Frivoles les hommes?
Le plus faible attachement amoureux des hommes
n'est pas universel et les Québécois font partie
des exceptions!
"Les hommes sont indépendants." "Les
hommes ont peur de l'intimité." "Les hommes
ne dévoilent pas leurs émotions." "Les
hommes refusent de s'engager émotivement." Au tribunal
de l'amour, l'homme est accusé de tous les maux. D'une
part, par l'implacable expérience personnelle féminine.
D'autre part, par des études produites aux États-Unis,
en Europe de l'Ouest et en Australie qui appuient la thèse
d'un moins grand engagement amoureux chez l'homme. Peut-on pour
autant conclure que la frivolité est un trait universel
du genre masculin? Que le non-engagement amoureux est à
l'homme ce que la rayure est au zèbre?
Oui et non, conclut une méga-étude, menée
dans 62 régions culturelles de 56 pays, à laquelle
a participé Marguerite Lavallée de l'École
de psychologie de l'Université Laval. Cette vaste enquête,
rendue publique dans un récent numéro de la revue
scientifique Personnal Relationships, a mis à contribution
un groupe de plus de 100 chercheurs à travers le monde.

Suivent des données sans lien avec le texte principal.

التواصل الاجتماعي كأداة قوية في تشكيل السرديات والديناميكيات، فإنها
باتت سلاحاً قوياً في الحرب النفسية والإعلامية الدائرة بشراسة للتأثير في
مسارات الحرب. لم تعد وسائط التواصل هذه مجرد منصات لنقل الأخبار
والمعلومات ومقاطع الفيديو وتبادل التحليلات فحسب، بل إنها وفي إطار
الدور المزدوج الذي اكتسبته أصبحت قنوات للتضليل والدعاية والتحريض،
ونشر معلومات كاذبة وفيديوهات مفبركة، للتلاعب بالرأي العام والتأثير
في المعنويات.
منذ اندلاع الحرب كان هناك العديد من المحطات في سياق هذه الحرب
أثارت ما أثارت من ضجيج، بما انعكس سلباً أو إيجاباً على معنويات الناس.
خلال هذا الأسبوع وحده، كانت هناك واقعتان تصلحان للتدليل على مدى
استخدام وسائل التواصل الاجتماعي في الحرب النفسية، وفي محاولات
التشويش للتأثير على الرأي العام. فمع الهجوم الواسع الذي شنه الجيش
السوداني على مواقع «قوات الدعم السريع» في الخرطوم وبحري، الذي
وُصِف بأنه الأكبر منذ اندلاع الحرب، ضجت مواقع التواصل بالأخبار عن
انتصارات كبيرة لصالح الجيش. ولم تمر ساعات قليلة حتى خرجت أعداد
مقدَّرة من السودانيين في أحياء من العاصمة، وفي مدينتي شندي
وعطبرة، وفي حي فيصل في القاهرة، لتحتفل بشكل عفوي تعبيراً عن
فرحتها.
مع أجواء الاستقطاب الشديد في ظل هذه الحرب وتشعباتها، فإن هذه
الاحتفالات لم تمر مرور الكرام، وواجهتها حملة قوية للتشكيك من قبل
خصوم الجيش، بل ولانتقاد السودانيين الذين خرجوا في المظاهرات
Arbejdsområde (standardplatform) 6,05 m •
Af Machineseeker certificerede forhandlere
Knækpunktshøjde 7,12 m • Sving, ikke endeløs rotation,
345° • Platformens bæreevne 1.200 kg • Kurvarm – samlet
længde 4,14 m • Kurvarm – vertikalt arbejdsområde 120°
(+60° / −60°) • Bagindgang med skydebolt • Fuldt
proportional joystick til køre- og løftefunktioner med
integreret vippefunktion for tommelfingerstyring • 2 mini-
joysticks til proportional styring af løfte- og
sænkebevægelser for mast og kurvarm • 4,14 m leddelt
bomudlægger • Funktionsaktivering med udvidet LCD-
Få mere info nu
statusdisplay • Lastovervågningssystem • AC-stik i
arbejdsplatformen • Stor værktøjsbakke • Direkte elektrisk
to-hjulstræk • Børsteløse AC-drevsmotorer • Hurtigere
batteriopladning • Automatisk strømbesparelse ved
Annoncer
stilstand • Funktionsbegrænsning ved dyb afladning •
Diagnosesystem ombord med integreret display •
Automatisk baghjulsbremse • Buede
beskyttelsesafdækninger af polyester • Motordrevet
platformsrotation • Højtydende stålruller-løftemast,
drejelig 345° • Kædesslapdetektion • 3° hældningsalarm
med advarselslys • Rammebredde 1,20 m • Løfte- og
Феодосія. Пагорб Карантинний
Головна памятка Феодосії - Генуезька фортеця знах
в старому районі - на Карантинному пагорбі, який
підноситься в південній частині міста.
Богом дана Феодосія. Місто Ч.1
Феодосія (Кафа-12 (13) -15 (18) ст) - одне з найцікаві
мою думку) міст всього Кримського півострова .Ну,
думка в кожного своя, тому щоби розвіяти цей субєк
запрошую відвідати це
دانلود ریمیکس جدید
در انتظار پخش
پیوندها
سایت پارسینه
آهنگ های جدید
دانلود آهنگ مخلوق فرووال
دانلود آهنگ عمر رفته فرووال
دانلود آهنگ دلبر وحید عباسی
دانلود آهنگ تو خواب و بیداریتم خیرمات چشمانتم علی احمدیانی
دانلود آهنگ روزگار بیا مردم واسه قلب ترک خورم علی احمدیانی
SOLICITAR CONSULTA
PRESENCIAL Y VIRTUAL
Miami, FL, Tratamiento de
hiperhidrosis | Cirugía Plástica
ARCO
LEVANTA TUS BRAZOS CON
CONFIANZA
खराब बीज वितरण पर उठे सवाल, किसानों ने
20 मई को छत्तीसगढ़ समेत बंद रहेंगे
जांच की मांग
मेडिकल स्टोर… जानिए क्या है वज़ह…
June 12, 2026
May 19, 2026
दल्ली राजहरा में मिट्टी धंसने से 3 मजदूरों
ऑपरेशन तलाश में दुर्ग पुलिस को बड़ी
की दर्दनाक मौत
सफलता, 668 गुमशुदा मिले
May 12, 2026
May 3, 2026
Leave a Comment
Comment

Plus de 17 800 participants, la plupart étudiants universitaires,
ont complété un questionnaire standard - qui a
dû être traduit en 30 langues pour l'occasion - servant
à mesurer les différences dans l'attachement amoureux
entre hommes et femmes.
Des perles rares
Premier grand constat de l'enquête: dans certains coins
du monde, les hommes s'engagent tout autant que les femmes en
amour. Mais où donc se cachent ces perles rares?, demanderont
certaines. Pas plus loin qu'au Québec et dans quelques
autres pays, révèle l'étude.
Deuxième constat, l'engagement amoureux varie beaucoup,
chez les hommes comme chez les femmes, d'un pays à l'autre.
Ainsi, le plus fort score de non-engagement masculin revient
au Bangladesh (4,92) et le plus bas à l'Argentine (2,76).
Chez les femmes, l'Éthiopie vient au sommet (5,00) et
l'Argentine (2,21) en bas de liste. La variabilité dans
l'engagement amoureux à travers le monde - mesurée
par l'écart-type - est le même pour chaque sexe
(1,80). Les chercheurs ont aussi observé une très
forte corrélation entre l'indice de non-engagement des
hommes et des femmes d'un même pays (r= +0,87).
L'écart dans le non-engagement amoureux n'est statistiquement
significatif que dans 37 % des régions culturelles étudiées,
et dans tous les cas, les "fautifs" sont les hommes.
Partout ailleurs, les différences sont petites ou modérées.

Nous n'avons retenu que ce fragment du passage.